Model definitions
Table of contents
Each model defines its structure using the SYM language. The SYM language was developed by Peter Wilcoxen and its usage is explained in the SYM website. The SYM model definition is a set of SYM files, each of which has a sym
file extension. For each model, the SYM files define:
- the sets of regions, goods, sectors;
- the parameters;
- the variables; and
- the equations
These SYM files need to be processed and analysed to generate the Python module that expresses all of the equations in the model and various CSV and other text file resources required to solve the model and perform simulation experiments.
Every time the SYM files are modified, the SYM processor needs to be rerun. This is important because the SYM model definition has been made modular, supporting different ways of representing variables and supporting different policy representations.
Organisation of the SYM files for a model
The SYM model definition is typically modularised, spread across a number of individual SYM files.
The SYM files for a typical model definition are shown below.
├── sym
│ │ ├── ggg-<VERSION>-<BUILD>.sym
│ │ ├── ggg-sets.sym
│ │ ├── linear
│ │ │ ├── ggg-configuration.sym
│ │ │ ├── ggg-main.sym
│ │ │ ├── *.sym
│ │ ├── log
│ │ │ ├── ggg-configuration.sym
│ │ │ ├── ggg-main.sym
│ │ │ ├── *.sym
│ │ ├── model_<VERSION>_<NUMBER>_eqnmap.csv
│ │ ├── model_<VERSION>_<NUMBER>_optmap.csv
│ │ ├── model_<VERSION>_<NUMBER>_varmap.csv
│ │ ├── model_<VERSION>_<NUMBER>_varinfo.csv
│ │ ├── model_<VERSION>_<NUMBER>_vars.csv
│ │ ├── model_<VERSION>_<NUMBER>.lis
│ │ ├── model_<VERSION>_<NUMBER>.py
Aside from the SYM files themselves, the sym
folder, there are a number of other files with csv
, lis
and py
extensions that are produced by the SYM processor. These are generated from the SYM files when the SYM processor is run.
The root SYM file
ggg-<VERSION>-<BUILD>.sym
is the root SYM file. The SYM processor is always run agains the root SYM file. By following the SYM include
statements, the SYM processer uses the root SYM file to discover of all of the other SYM files that together fully define a model. By commenting out include
statements, the model definition can be altered, for example, to determine whether the linear
or log
version of a model is being used.
The set definitions file
The ggg-<VERSION>-<BUILD>-sets.sym
is where the main sets are defined. These capture key details for a model version including the regions in the model, the sectors in the model and the goods in the model.

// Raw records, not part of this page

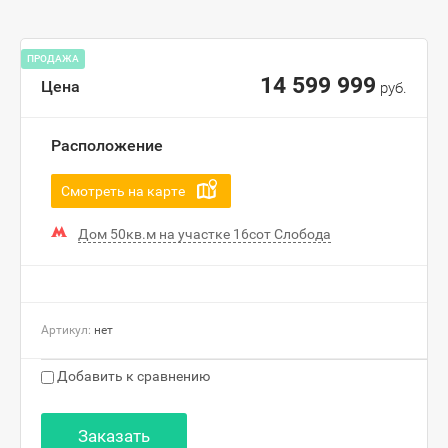
ПРОДАЖА
14 599 999
Цена
руб.
Расположение
Смотреть на карте
Дом 50кв.м на участке 16сот Слобода
Артикул:
нет
Добавить к сравнению
Заказать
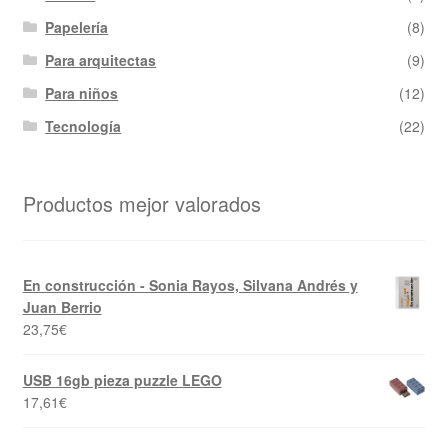
Papelería
(8)
Para arquitectas
(9)
Para niños
(12)
Tecnología
(22)
Productos mejor valorados
En construcción - Sonia Rayos, Silvana Andrés y
Juan Berrio
23,75
€
USB 16gb pieza puzzle LEGO
17,61
€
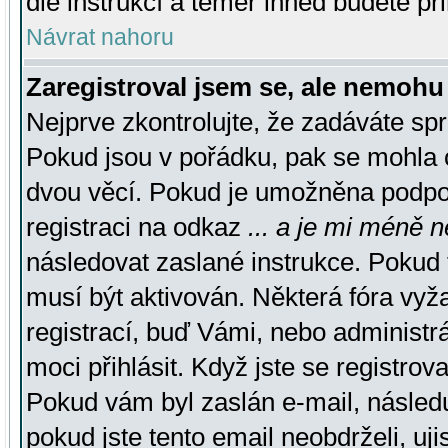
dle instrukcí a téměř ihned budete př
Návrat nahoru
Zaregistroval jsem se, ale nemohu 
Nejprve zkontrolujte, že zadáváte sp
Pokud jsou v pořádku, pak se mohla o
dvou věcí. Pokud je umožněna podpora
registraci na odkaz
... a je mi méně n
následovat zaslané instrukce. Pokud t
musí být aktivován. Některá fóra vyž
registrací, buď Vámi, nebo administr
moci přihlásit. Když jste se registrova
Pokud vám byl zaslán e-mail, násled
pokud jste tento email neobdrželi, uj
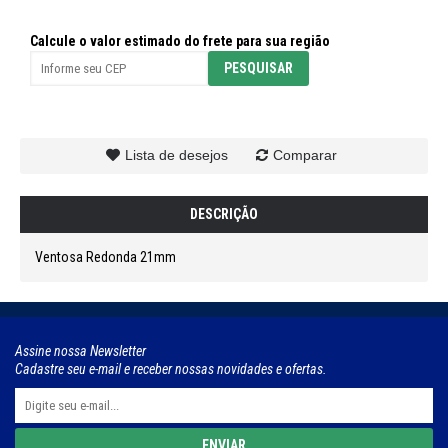
Calcule o valor estimado do frete para sua região
Lista de desejos
Comparar
DESCRIÇÃO
Ventosa Redonda 21mm
Assine nossa Newsletter
Cadastre seu e-mail e receber nossas novidades e ofertas.
ENVIAR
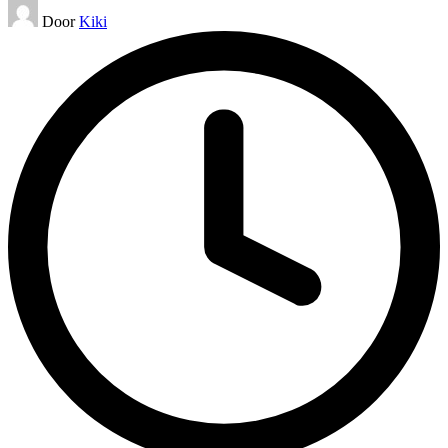
Geplaatst
Door
Kiki
door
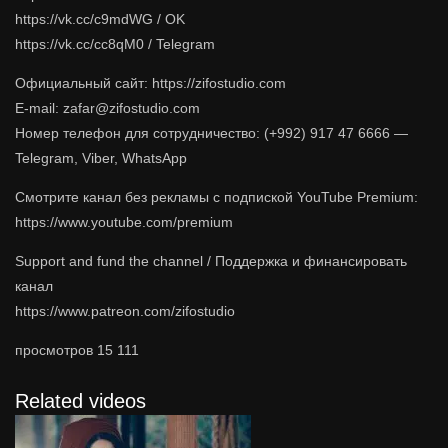
https://vk.cc/c9mdWG / OK
https://vk.cc/cc8qM0 / Telegram
Официальный сайт: https://zifostudio.com
E-mail: zafar@zifostudio.com
Номер телефон для сотрудничество: (+992) 917 47 6666 —
Telegram, Viber, WhatsApp
Cмотрите канал без рекламы с подпиской YouTube Premium:
https://www.youtube.com/premium
Support and fund the channel / Поддержка и финансировать
канал
https://www.patreon.com/zifostudio
просмотров
15 111
Related videos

The linear and log forms of the model
The sym
folder contains two subfolders, linear
and log
. Each of these contains its own configuration SYM file and its own main SYM file, along with a number of SYM file modules.
The configuration SYM file imports the associated main SYM file. The main SYM file contains most of the variable and parameter declarations and the model equations.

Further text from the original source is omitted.